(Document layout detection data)
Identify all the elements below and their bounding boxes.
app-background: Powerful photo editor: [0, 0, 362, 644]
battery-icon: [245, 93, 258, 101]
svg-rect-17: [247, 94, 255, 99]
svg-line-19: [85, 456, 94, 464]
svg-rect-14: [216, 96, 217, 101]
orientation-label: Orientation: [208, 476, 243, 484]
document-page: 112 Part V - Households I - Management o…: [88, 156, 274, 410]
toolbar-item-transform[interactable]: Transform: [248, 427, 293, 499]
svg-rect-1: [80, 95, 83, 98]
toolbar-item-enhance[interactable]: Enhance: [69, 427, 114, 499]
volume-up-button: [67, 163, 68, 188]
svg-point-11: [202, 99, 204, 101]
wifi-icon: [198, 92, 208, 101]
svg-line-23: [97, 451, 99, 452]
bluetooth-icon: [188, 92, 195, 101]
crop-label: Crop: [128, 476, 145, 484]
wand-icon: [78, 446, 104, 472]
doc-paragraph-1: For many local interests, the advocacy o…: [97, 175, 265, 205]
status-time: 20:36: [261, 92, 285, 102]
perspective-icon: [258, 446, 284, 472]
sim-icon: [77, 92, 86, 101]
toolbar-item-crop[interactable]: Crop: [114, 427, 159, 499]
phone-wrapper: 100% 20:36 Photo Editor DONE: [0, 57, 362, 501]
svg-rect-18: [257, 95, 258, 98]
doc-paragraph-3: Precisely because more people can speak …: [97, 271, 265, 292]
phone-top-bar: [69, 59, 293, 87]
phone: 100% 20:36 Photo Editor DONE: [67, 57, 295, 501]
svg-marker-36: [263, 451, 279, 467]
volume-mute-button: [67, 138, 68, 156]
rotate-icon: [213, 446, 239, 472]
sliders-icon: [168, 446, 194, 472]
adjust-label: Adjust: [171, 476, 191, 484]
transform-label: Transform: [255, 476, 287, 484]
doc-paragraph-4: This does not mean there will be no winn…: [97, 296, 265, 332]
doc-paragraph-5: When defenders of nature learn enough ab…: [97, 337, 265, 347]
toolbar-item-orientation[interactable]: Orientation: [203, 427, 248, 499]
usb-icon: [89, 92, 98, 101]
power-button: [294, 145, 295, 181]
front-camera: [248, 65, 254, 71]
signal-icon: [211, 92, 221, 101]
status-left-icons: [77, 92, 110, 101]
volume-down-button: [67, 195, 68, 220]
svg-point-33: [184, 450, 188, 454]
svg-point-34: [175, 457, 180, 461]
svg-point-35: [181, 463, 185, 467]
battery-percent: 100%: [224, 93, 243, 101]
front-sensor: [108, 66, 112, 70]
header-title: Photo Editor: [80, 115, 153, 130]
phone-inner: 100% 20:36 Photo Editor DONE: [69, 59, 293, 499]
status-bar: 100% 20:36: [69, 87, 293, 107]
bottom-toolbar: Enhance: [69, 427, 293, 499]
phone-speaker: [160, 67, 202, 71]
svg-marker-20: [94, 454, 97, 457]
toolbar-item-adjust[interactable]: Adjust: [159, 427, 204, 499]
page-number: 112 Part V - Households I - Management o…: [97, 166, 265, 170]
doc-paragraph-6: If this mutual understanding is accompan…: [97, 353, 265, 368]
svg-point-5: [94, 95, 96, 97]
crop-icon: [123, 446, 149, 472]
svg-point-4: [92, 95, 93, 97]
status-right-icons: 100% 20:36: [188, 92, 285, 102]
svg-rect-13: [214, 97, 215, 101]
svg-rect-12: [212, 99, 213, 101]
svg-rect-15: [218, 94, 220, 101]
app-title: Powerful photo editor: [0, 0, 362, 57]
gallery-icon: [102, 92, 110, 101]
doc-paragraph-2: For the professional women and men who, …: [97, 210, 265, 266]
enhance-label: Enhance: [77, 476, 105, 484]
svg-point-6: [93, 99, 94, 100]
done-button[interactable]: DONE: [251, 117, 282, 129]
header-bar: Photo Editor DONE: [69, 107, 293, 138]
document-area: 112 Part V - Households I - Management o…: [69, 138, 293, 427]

_Exercise objective_: Each line above should be duplicated without any alteration.

_Exercise answer_:
Identify all the elements below and their bounding boxes.
app-background: Powerful photo editor: [0, 0, 362, 644]
battery-icon: [245, 93, 258, 101]
svg-rect-17: [247, 94, 255, 99]
svg-line-19: [85, 456, 94, 464]
svg-rect-14: [216, 96, 217, 101]
orientation-label: Orientation: [208, 476, 243, 484]
document-page: 112 Part V - Households I - Management o…: [88, 156, 274, 410]
toolbar-item-transform[interactable]: Transform: [248, 427, 293, 499]
svg-rect-1: [80, 95, 83, 98]
toolbar-item-enhance[interactable]: Enhance: [69, 427, 114, 499]
volume-up-button: [67, 163, 68, 188]
svg-point-11: [202, 99, 204, 101]
wifi-icon: [198, 92, 208, 101]
svg-line-23: [97, 451, 99, 452]
bluetooth-icon: [188, 92, 195, 101]
crop-label: Crop: [128, 476, 145, 484]
wand-icon: [78, 446, 104, 472]
doc-paragraph-1: For many local interests, the advocacy o…: [97, 175, 265, 205]
status-time: 20:36: [261, 92, 285, 102]
perspective-icon: [258, 446, 284, 472]
sim-icon: [77, 92, 86, 101]
toolbar-item-crop[interactable]: Crop: [114, 427, 159, 499]
phone-wrapper: 100% 20:36 Photo Editor DONE: [0, 57, 362, 501]
svg-rect-18: [257, 95, 258, 98]
doc-paragraph-3: Precisely because more people can speak …: [97, 271, 265, 292]
phone-top-bar: [69, 59, 293, 87]
phone: 100% 20:36 Photo Editor DONE: [67, 57, 295, 501]
svg-marker-36: [263, 451, 279, 467]
volume-mute-button: [67, 138, 68, 156]
rotate-icon: [213, 446, 239, 472]
sliders-icon: [168, 446, 194, 472]
adjust-label: Adjust: [171, 476, 191, 484]
transform-label: Transform: [255, 476, 287, 484]
doc-paragraph-4: This does not mean there will be no winn…: [97, 296, 265, 332]
doc-paragraph-5: When defenders of nature learn enough ab…: [97, 337, 265, 347]
toolbar-item-orientation[interactable]: Orientation: [203, 427, 248, 499]
usb-icon: [89, 92, 98, 101]
power-button: [294, 145, 295, 181]
front-camera: [248, 65, 254, 71]
signal-icon: [211, 92, 221, 101]
status-left-icons: [77, 92, 110, 101]
volume-down-button: [67, 195, 68, 220]
svg-point-33: [184, 450, 188, 454]
svg-point-34: [175, 457, 180, 461]
svg-point-35: [181, 463, 185, 467]
battery-percent: 100%: [224, 93, 243, 101]
front-sensor: [108, 66, 112, 70]
header-title: Photo Editor: [80, 115, 153, 130]
phone-inner: 100% 20:36 Photo Editor DONE: [69, 59, 293, 499]
status-bar: 100% 20:36: [69, 87, 293, 107]
bottom-toolbar: Enhance: [69, 427, 293, 499]
phone-speaker: [160, 67, 202, 71]
svg-marker-20: [94, 454, 97, 457]
toolbar-item-adjust[interactable]: Adjust: [159, 427, 204, 499]
page-number: 112 Part V - Households I - Management o…: [97, 166, 265, 170]
doc-paragraph-6: If this mutual understanding is accompan…: [97, 353, 265, 368]
svg-point-5: [94, 95, 96, 97]
crop-icon: [123, 446, 149, 472]
svg-point-4: [92, 95, 93, 97]
status-right-icons: 100% 20:36: [188, 92, 285, 102]
svg-rect-13: [214, 97, 215, 101]
svg-rect-12: [212, 99, 213, 101]
svg-rect-15: [218, 94, 220, 101]
app-title: Powerful photo editor: [0, 0, 362, 57]
gallery-icon: [102, 92, 110, 101]
doc-paragraph-2: For the professional women and men who, …: [97, 210, 265, 266]
enhance-label: Enhance: [77, 476, 105, 484]
svg-point-6: [93, 99, 94, 100]
done-button[interactable]: DONE: [251, 117, 282, 129]
header-bar: Photo Editor DONE: [69, 107, 293, 138]
document-area: 112 Part V - Households I - Management o…: [69, 138, 293, 427]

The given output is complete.